Best Picture Award Winner. |
No, the "creature" is not the man in the picture. That’s Roger, Colin's dad and my husband (for those who've forgotten). The one with the gray hair. The one facing away from the camera.
While she watched me toil with my digital, Monique did have to offer her own astonishment and fascination with the football culture from the eyes of a “ferner” (that’s foreigner, in Texas, “Auslander” in New Braunfelsian German). In Australia kids and adults played cricket mostly and football (yes, the ’mercan kind) once a week, but the experience of it was never “like this,” she said. Even her friend in Virginia said they nothing like it.
All the activities revolving around the practice of Texas High School football—the band’s, the cheerleaders’, the drill team’s, and twirlers’ performances; the seven-foot mascot’s lurching; the boys racing with giant flags or the girls dragging a blue papier mache-looking Unicorn before the stands following the team’s touchdowns—all of these strange activities simply don’t take place outside of this state.
Listening to Monique, pondering from behind the drill team (this time), and staring at the back of Colin’s head while he tried to dance with the band during their between-performance performances, I found myself thankful, for Colin’s sake, that we were here, where insurance only recently started helping with autism treatment thanks to legislation passed too late for Colin but thankfully, soon enough for the next generation of ASD kids. And where, again, we had a band that would let him in a group, a social group, that accepted and supported him.
But the best item to report came from Colin, my somewhat unwilling participant in this blog. Here is his answer to “what you thought about band and the game and what you liked the most about it and what you liked the least”:
“I didn’t want to do this at first, but I loved the fact that I got to stand up and dance once a friend of mine named Dakota asked me to do it. I was very very exhausted when I got there. My back was aching and I couldn’t stand in that position—straight—but I knew that it was part of being in the band and I had to deal with it. I did and still love to cheer the football players which was about the only thing I did like. I like the football players because they are unicorns and that is what we are. It came up in my head through feeling and instinctively that it’s important for them to win.
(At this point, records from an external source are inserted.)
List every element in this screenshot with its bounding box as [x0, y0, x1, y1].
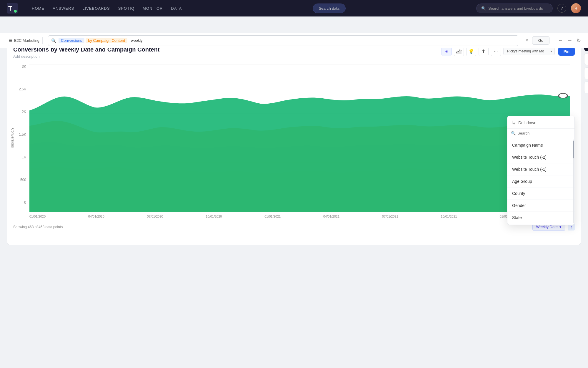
x-axis: 01/01/2020 04/01/2020 07/01/2020 10/01/2… [29, 213, 570, 219]
x-tick-3: 10/01/2020 [206, 215, 222, 218]
search-tag-weekly[interactable]: weekly [129, 38, 145, 43]
x-tick-5: 04/01/2021 [323, 215, 339, 218]
svg-text:T: T [8, 5, 12, 12]
help-button[interactable]: ? [557, 4, 566, 13]
search-tag-campaign[interactable]: by Campaign Content [86, 38, 127, 43]
weekly-date-label: Weekly Date [536, 225, 558, 229]
scrollbar-thumb[interactable] [573, 141, 574, 158]
more-icon: ··· [494, 49, 498, 54]
drill-panel-header: ↳ Drill down [507, 116, 574, 129]
x-tick-4: 01/01/2021 [264, 215, 281, 218]
datasource-name: B2C Marketing [14, 38, 39, 43]
nav-home[interactable]: HOME [32, 6, 44, 11]
refresh-button[interactable]: ↻ [575, 36, 582, 45]
drill-item-campaign-name[interactable]: Campaign Name [507, 139, 574, 151]
settings-button[interactable]: ⚙ [584, 53, 588, 65]
chart-footer: Showing 468 of 468 data points Weekly Da… [13, 223, 575, 231]
nav-spotiq[interactable]: SPOTIQ [118, 6, 134, 11]
clear-button[interactable]: × [524, 36, 530, 45]
y-tick-500: 500 [16, 178, 26, 182]
nav-center: Search data [191, 4, 467, 13]
nav-right: 🔍 Search answers and Liveboards ? R [476, 3, 581, 13]
svg-marker-3 [456, 50, 462, 54]
go-button[interactable]: Go [532, 36, 549, 45]
pin-dropdown[interactable]: Rickys meeting with Mo ▾ [503, 47, 555, 55]
main-content: Conversions by Weekly Date and Campaign … [0, 32, 588, 252]
x-tick-7: 10/01/2021 [441, 215, 457, 218]
drill-item-state[interactable]: State [507, 212, 574, 223]
forward-button[interactable]: → [566, 36, 574, 45]
top-navigation: T HOME ANSWERS LIVEBOARDS SPOTIQ MONITOR… [0, 0, 588, 16]
drill-search-area[interactable]: 🔍 [507, 129, 574, 138]
x-tick-2: 07/01/2020 [147, 215, 163, 218]
pin-dropdown-text: Rickys meeting with Mo [504, 47, 548, 55]
nav-links: HOME ANSWERS LIVEBOARDS SPOTIQ MONITOR D… [32, 6, 182, 11]
y-axis: 0 500 1K 1.5K 2K 2.5K 3K [16, 64, 26, 205]
nav-monitor[interactable]: MONITOR [143, 6, 163, 11]
search-icon-small: 🔍 [51, 38, 56, 43]
search-tag-conversions[interactable]: Conversions [59, 38, 84, 43]
search-data-button[interactable]: Search data [313, 4, 346, 13]
data-points-label: Showing 468 of 468 data points [13, 225, 63, 229]
drill-label: Drill down [518, 120, 536, 125]
drill-search-input[interactable] [517, 131, 571, 135]
chart-svg-area: 01/01/2020 04/01/2020 07/01/2020 10/01/2… [29, 64, 570, 219]
chart-card: Conversions by Weekly Date and Campaign … [7, 39, 581, 245]
search-icon: 🔍 [481, 6, 486, 11]
drill-down-panel: ↳ Drill down 🔍 Campaign Name Website Tou… [507, 116, 575, 225]
drill-item-website-touch-2[interactable]: Website Touch (-2) [507, 151, 574, 163]
datasource-icon: ☰ [9, 38, 12, 43]
search-area[interactable]: 🔍 Conversions by Campaign Content weekly [48, 35, 518, 46]
area-chart-icon [456, 49, 462, 54]
dropdown-icon: ▾ [559, 225, 562, 229]
area-chart-svg [29, 64, 570, 212]
x-tick-6: 07/01/2021 [382, 215, 398, 218]
y-tick-0: 0 [16, 200, 26, 205]
sub-nav-actions: × Go [524, 36, 549, 45]
nav-liveboards[interactable]: LIVEBOARDS [82, 6, 110, 11]
drill-search-icon: 🔍 [511, 131, 516, 135]
nav-answers[interactable]: ANSWERS [53, 6, 74, 11]
y-axis-label: Conversions [10, 70, 15, 206]
x-tick-1: 04/01/2020 [88, 215, 104, 218]
lightning-button[interactable]: ⚡ [584, 82, 588, 93]
drill-item-age-group[interactable]: Age Group [507, 175, 574, 188]
y-tick-1-5k: 1.5K [16, 132, 26, 137]
search-answers-placeholder: Search answers and Liveboards [488, 6, 543, 11]
y-tick-2-5k: 2.5K [16, 87, 26, 91]
pin-dropdown-arrow[interactable]: ▾ [548, 48, 554, 55]
chart-subtitle[interactable]: Add description [13, 54, 160, 59]
lightning-icon: ⚡ [587, 84, 588, 91]
drill-item-gender[interactable]: Gender [507, 200, 574, 212]
y-tick-1k: 1K [16, 155, 26, 159]
chart-area-wrapper: 0 500 1K 1.5K 2K 2.5K 3K Conversions [13, 64, 575, 219]
share-icon: ⬆ [482, 49, 485, 54]
drill-icon: ↳ [512, 120, 516, 126]
x-tick-0: 01/01/2020 [29, 215, 46, 218]
svg-point-2 [14, 10, 17, 13]
scrollbar[interactable] [573, 140, 574, 223]
info-button[interactable]: ℹ [584, 67, 588, 79]
lightbulb-icon: 💡 [468, 49, 474, 54]
drill-list: Campaign Name Website Touch (-2) Website… [507, 138, 574, 225]
svg-point-10 [559, 93, 567, 98]
avatar[interactable]: R [571, 3, 581, 13]
nav-arrow-buttons: ← → ↻ [557, 36, 582, 45]
y-tick-3k: 3K [16, 64, 26, 69]
drill-item-website-touch-1[interactable]: Website Touch (-1) [507, 163, 574, 175]
datasource-label[interactable]: ☰ B2C Marketing [6, 37, 43, 44]
drill-item-county[interactable]: County [507, 188, 574, 200]
y-tick-2k: 2K [16, 110, 26, 114]
back-button[interactable]: ← [557, 36, 564, 45]
logo[interactable]: T [7, 3, 18, 14]
sub-navigation: ☰ B2C Marketing 🔍 Conversions by Campaig… [0, 33, 588, 48]
table-icon: ⊞ [444, 49, 448, 54]
nav-data[interactable]: DATA [171, 6, 182, 11]
search-answers-input[interactable]: 🔍 Search answers and Liveboards [476, 4, 553, 13]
I wouldn’t want to play football because it seems really hard—you have to tackle people and I wouldn’t like it. I wouldn’t like losing or being attacked or beaten.
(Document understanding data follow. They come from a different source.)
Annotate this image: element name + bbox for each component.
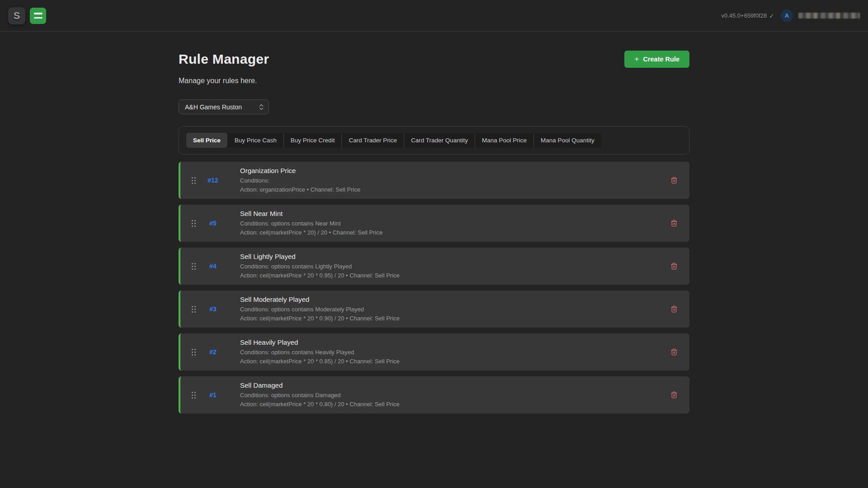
store-select[interactable]: A&H Games Ruston xyxy=(179,99,269,114)
page-title: Rule Manager xyxy=(179,52,269,67)
avatar-initial: A xyxy=(785,12,789,19)
rule-action: Action: ceil(marketPrice * 20 * 0.85) / … xyxy=(240,357,670,366)
main-content: Rule Manager + Create Rule Manage your r… xyxy=(179,32,689,413)
rule-title: Organization Price xyxy=(240,167,670,174)
tab-mana-pool-price[interactable]: Mana Pool Price xyxy=(475,133,533,148)
page-head: Rule Manager + Create Rule xyxy=(179,51,689,68)
trash-icon xyxy=(670,305,678,313)
rules-list: #12 Organization Price Conditions: Actio… xyxy=(179,162,689,413)
user-email-redacted xyxy=(798,13,860,19)
rule-number: #3 xyxy=(197,305,229,313)
page-subtitle: Manage your rules here. xyxy=(179,77,689,85)
trash-icon xyxy=(670,220,678,227)
chevron-up-down-icon xyxy=(259,103,264,111)
app-logo-letter: S xyxy=(14,10,20,22)
rule-body: Sell Moderately Played Conditions: optio… xyxy=(229,296,670,323)
rule-card: #5 Sell Near Mint Conditions: options co… xyxy=(179,205,689,242)
rule-body: Sell Heavily Played Conditions: options … xyxy=(229,338,670,366)
delete-rule-button[interactable] xyxy=(670,177,678,184)
rule-conditions: Conditions: options contains Heavily Pla… xyxy=(240,348,670,357)
rule-card: #3 Sell Moderately Played Conditions: op… xyxy=(179,291,689,328)
delete-rule-button[interactable] xyxy=(670,348,678,356)
channel-tab-strip: Sell Price Buy Price Cash Buy Price Cred… xyxy=(186,133,601,148)
rule-body: Sell Damaged Conditions: options contain… xyxy=(229,381,670,408)
rule-body: Organization Price Conditions: Action: o… xyxy=(229,167,670,194)
rule-action: Action: organizationPrice • Channel: Sel… xyxy=(240,185,670,194)
plus-icon: + xyxy=(634,55,639,64)
rule-body: Sell Lightly Played Conditions: options … xyxy=(229,253,670,280)
rule-number: #2 xyxy=(197,348,229,356)
drag-handle-icon[interactable] xyxy=(190,177,197,184)
drag-handle-icon[interactable] xyxy=(190,348,197,356)
rule-card: #2 Sell Heavily Played Conditions: optio… xyxy=(179,333,689,371)
tab-buy-price-credit[interactable]: Buy Price Credit xyxy=(283,133,342,148)
tab-sell-price[interactable]: Sell Price xyxy=(186,133,227,148)
trash-icon xyxy=(670,348,678,356)
rule-conditions: Conditions: options contains Damaged xyxy=(240,391,670,400)
rule-title: Sell Near Mint xyxy=(240,210,670,217)
trash-icon xyxy=(670,263,678,270)
tab-mana-pool-quantity[interactable]: Mana Pool Quantity xyxy=(533,133,601,148)
delete-rule-button[interactable] xyxy=(670,391,678,399)
delete-rule-button[interactable] xyxy=(670,220,678,227)
rule-body: Sell Near Mint Conditions: options conta… xyxy=(229,210,670,237)
trash-icon xyxy=(670,177,678,184)
rule-number: #12 xyxy=(197,177,229,184)
drag-handle-icon[interactable] xyxy=(190,220,197,227)
delete-rule-button[interactable] xyxy=(670,263,678,270)
rule-conditions: Conditions: options contains Lightly Pla… xyxy=(240,262,670,271)
drag-handle-icon[interactable] xyxy=(190,305,197,313)
channel-tabs-container: Sell Price Buy Price Cash Buy Price Cred… xyxy=(179,126,689,155)
delete-rule-button[interactable] xyxy=(670,305,678,313)
app-logo[interactable]: S xyxy=(8,7,25,24)
version-label: v0.45.0+659f0f28 xyxy=(721,12,767,19)
rule-title: Sell Damaged xyxy=(240,381,670,389)
rule-action: Action: ceil(marketPrice * 20 * 0.90) / … xyxy=(240,314,670,323)
app-header: S v0.45.0+659f0f28 ✓ A xyxy=(0,0,868,32)
rule-action: Action: ceil(marketPrice * 20 * 0.95) / … xyxy=(240,271,670,280)
drag-handle-icon[interactable] xyxy=(190,391,197,399)
rule-title: Sell Lightly Played xyxy=(240,253,670,260)
rule-number: #1 xyxy=(197,391,229,399)
tab-card-trader-quantity[interactable]: Card Trader Quantity xyxy=(404,133,475,148)
rule-conditions: Conditions: options contains Moderately … xyxy=(240,305,670,314)
create-rule-button[interactable]: + Create Rule xyxy=(624,51,689,68)
avatar[interactable]: A xyxy=(781,9,793,22)
rule-card: #1 Sell Damaged Conditions: options cont… xyxy=(179,376,689,413)
check-icon: ✓ xyxy=(769,12,774,19)
tab-buy-price-cash[interactable]: Buy Price Cash xyxy=(227,133,283,148)
store-select-value: A&H Games Ruston xyxy=(185,103,259,111)
rule-card: #4 Sell Lightly Played Conditions: optio… xyxy=(179,248,689,285)
drag-handle-icon[interactable] xyxy=(190,263,197,270)
hamburger-icon xyxy=(34,17,42,19)
create-rule-label: Create Rule xyxy=(643,56,679,63)
hamburger-icon xyxy=(34,13,42,14)
rule-conditions: Conditions: options contains Near Mint xyxy=(240,219,670,228)
trash-icon xyxy=(670,391,678,399)
rule-conditions: Conditions: xyxy=(240,176,670,185)
rule-action: Action: ceil(marketPrice * 20) / 20 • Ch… xyxy=(240,228,670,237)
hamburger-menu-button[interactable] xyxy=(30,8,46,24)
rule-title: Sell Moderately Played xyxy=(240,296,670,303)
rule-number: #4 xyxy=(197,263,229,270)
tab-card-trader-price[interactable]: Card Trader Price xyxy=(341,133,404,148)
rule-title: Sell Heavily Played xyxy=(240,338,670,346)
rule-action: Action: ceil(marketPrice * 20 * 0.80) / … xyxy=(240,400,670,409)
rule-number: #5 xyxy=(197,220,229,227)
rule-card: #12 Organization Price Conditions: Actio… xyxy=(179,162,689,199)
I didn’t like the fact that we lost especially on our own field and I didn’t like to [wear] my band suit because it was sweating my neck.”
Colin especially didn’t like it when one of the “elder classman” (his words) made fun him when he lost his balance and said, “Whoa.” While I told Colin that freshmen always get teased, he insisted he hasn’t noticed it happening to another soul. Now, why would I think my highly socially aware child wouldn’t notice others getting teased . . . ?
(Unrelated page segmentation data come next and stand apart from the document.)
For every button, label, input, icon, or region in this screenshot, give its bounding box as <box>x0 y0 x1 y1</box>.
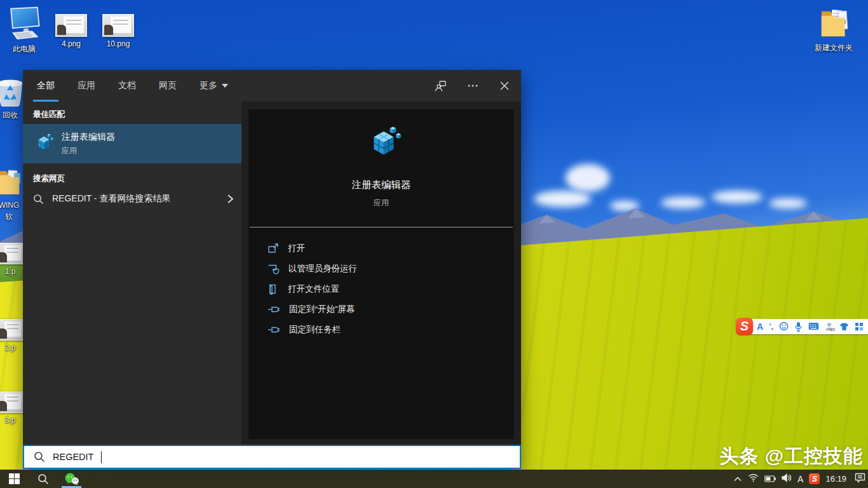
folder-icon <box>0 166 25 198</box>
desktop-icon-this-pc[interactable]: 此电脑 <box>0 6 48 53</box>
punctuation-icon[interactable]: ’, <box>769 323 773 330</box>
open-icon <box>268 243 279 254</box>
registry-editor-icon-large <box>362 125 401 164</box>
login-account-icon[interactable]: 25 <box>825 322 834 331</box>
text-caret <box>101 451 102 463</box>
chevron-down-icon <box>222 84 228 88</box>
desktop-icon-10png[interactable]: 10.png <box>94 14 142 48</box>
app-detail-pane: 注册表编辑器 应用 打开 <box>248 109 514 439</box>
start-button[interactable] <box>0 470 29 488</box>
thumb-line <box>7 400 18 402</box>
microphone-icon[interactable] <box>794 322 803 332</box>
taskbar: A S 16:19 <box>0 470 868 488</box>
ime-mode-indicator[interactable]: A <box>797 474 803 484</box>
battery-icon[interactable] <box>764 473 776 485</box>
icon-label: 回收 <box>3 111 18 119</box>
tab-all[interactable]: 全部 <box>33 70 58 102</box>
cloud <box>566 164 610 192</box>
emoji-icon[interactable] <box>779 322 789 331</box>
image-thumbnail <box>102 14 134 37</box>
options-ellipsis-icon[interactable] <box>466 79 479 92</box>
image-thumbnail <box>0 391 24 413</box>
icon-label: 软 <box>5 212 13 221</box>
desktop-icon-4png[interactable]: 4.png <box>47 14 95 48</box>
sogou-letter: S <box>812 475 817 484</box>
action-open[interactable]: 打开 <box>268 238 514 259</box>
action-label: 打开文件位置 <box>288 283 339 295</box>
sogou-logo-icon[interactable]: S <box>736 318 753 335</box>
search-input[interactable]: REGEDIT <box>23 445 521 469</box>
desktop-icon-new-folder[interactable]: 新建文件夹 <box>810 6 858 52</box>
web-search-header: 搜索网页 <box>23 172 241 185</box>
network-wifi-icon[interactable] <box>748 473 759 485</box>
action-pin-to-start[interactable]: 固定到“开始”屏幕 <box>268 299 514 320</box>
action-pin-to-taskbar[interactable]: 固定到任务栏 <box>268 320 514 340</box>
app-actions: 打开 以管理员身份运行 <box>248 227 514 340</box>
clock[interactable]: 16:19 <box>825 474 846 484</box>
result-subtitle: 应用 <box>62 146 115 156</box>
input-mode-icon[interactable]: A <box>757 322 763 331</box>
result-text: 注册表编辑器 应用 <box>62 132 115 156</box>
icon-label: 10.png <box>107 39 130 48</box>
thumb-line <box>66 24 81 25</box>
icon-label: 2.p <box>5 343 16 352</box>
sogou-tray-icon[interactable]: S <box>809 473 820 484</box>
windows-search-flyout: 全部 应用 文档 网页 更多 <box>23 70 521 469</box>
action-run-as-admin[interactable]: 以管理员身份运行 <box>268 259 514 279</box>
feedback-icon[interactable] <box>435 79 447 92</box>
thumb-line <box>113 20 128 21</box>
sogou-toolbar-pill: A ’, 25 <box>750 319 868 334</box>
icon-label: 3.p <box>5 416 16 424</box>
icon-label: 1.p <box>5 267 16 276</box>
tab-label: 网页 <box>159 80 177 92</box>
tab-web[interactable]: 网页 <box>155 70 180 102</box>
registry-editor-icon <box>32 133 53 154</box>
action-open-file-location[interactable]: 打开文件位置 <box>268 279 514 299</box>
close-icon[interactable] <box>498 79 511 92</box>
icon-label: 新建文件夹 <box>815 43 853 52</box>
action-label: 打开 <box>288 243 305 254</box>
thumb-line <box>7 248 18 249</box>
action-label: 固定到“开始”屏幕 <box>289 304 355 315</box>
wechat-icon <box>64 473 79 485</box>
tab-label: 全部 <box>37 80 55 92</box>
thumb-figure <box>0 329 7 339</box>
folder-icon <box>816 6 851 41</box>
tab-more[interactable]: 更多 <box>196 70 232 102</box>
skin-icon[interactable] <box>839 322 849 331</box>
icon-label: 此电脑 <box>13 44 36 53</box>
recycle-bin-icon <box>0 76 25 108</box>
search-results-area: 最佳匹配 注册表编辑器 应用 <box>23 102 521 445</box>
tab-apps[interactable]: 应用 <box>74 70 99 102</box>
toolbox-icon[interactable] <box>855 322 864 331</box>
action-center-icon[interactable] <box>855 473 865 485</box>
system-tray: A S 16:19 <box>733 470 868 488</box>
thumb-line <box>113 24 128 25</box>
search-tabs: 全部 应用 文档 网页 更多 <box>33 70 232 102</box>
tab-documents[interactable]: 文档 <box>114 70 140 102</box>
tray-expand-chevron-icon[interactable] <box>733 473 742 485</box>
web-search-result[interactable]: REGEDIT - 查看网络搜索结果 <box>23 185 241 213</box>
thumb-line <box>66 20 81 21</box>
thumb-line <box>7 324 18 325</box>
icon-label: 4.png <box>62 39 81 48</box>
thumb-figure <box>0 252 7 262</box>
pin-icon <box>268 325 280 335</box>
image-thumbnail <box>0 243 24 264</box>
search-icon <box>34 451 45 463</box>
taskbar-wechat-button[interactable] <box>57 470 86 488</box>
sogou-input-toolbar[interactable]: S A ’, 25 <box>736 318 868 335</box>
action-label: 以管理员身份运行 <box>288 263 357 274</box>
volume-icon[interactable] <box>782 473 792 485</box>
desktop: 此电脑 4.png 10.png 新建文件夹 <box>0 0 868 488</box>
search-icon <box>37 473 49 485</box>
result-registry-editor[interactable]: 注册表编辑器 应用 <box>23 124 241 163</box>
search-query-text: REGEDIT <box>53 452 93 462</box>
result-title: 注册表编辑器 <box>62 132 115 143</box>
search-icon <box>33 194 44 205</box>
image-thumbnail <box>55 14 87 37</box>
soft-keyboard-icon[interactable] <box>808 322 819 330</box>
thumb-figure <box>57 25 66 35</box>
taskbar-search-button[interactable] <box>29 470 57 488</box>
tab-label: 应用 <box>78 80 95 92</box>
His answer to the question, “Why do you think you get treated differently in band or school”:
“I thought I got treated differently because the way I usually behaved, you know, very tempermental and silly a little bit and how I kinda react to things. People wouldn’t understand me.”
And, finally, that first display of foolishness, or at least the first that I am willing to admit to from my last post: a photo of my Heiseman trophy-winning, football-playing-squirrel shirt, complete with Colin’s band “button” photo (which is a good photo—Colin’s wearing a mild, adolescent-rocker snarl, and sporting enough hair to be a candidate for a an 80s hair band), on a field of goldenrod, the color of the opposing team, the Clemens’ Bisons, from last game:
Fantastic squirrel tee shirt. Colin's Band "Button" photo upper left on shirt. |
Until the next game, Aufwiedersehen, or something like that, and Go, Bluuuuuuuuooooooohhhhhh!!!!!!!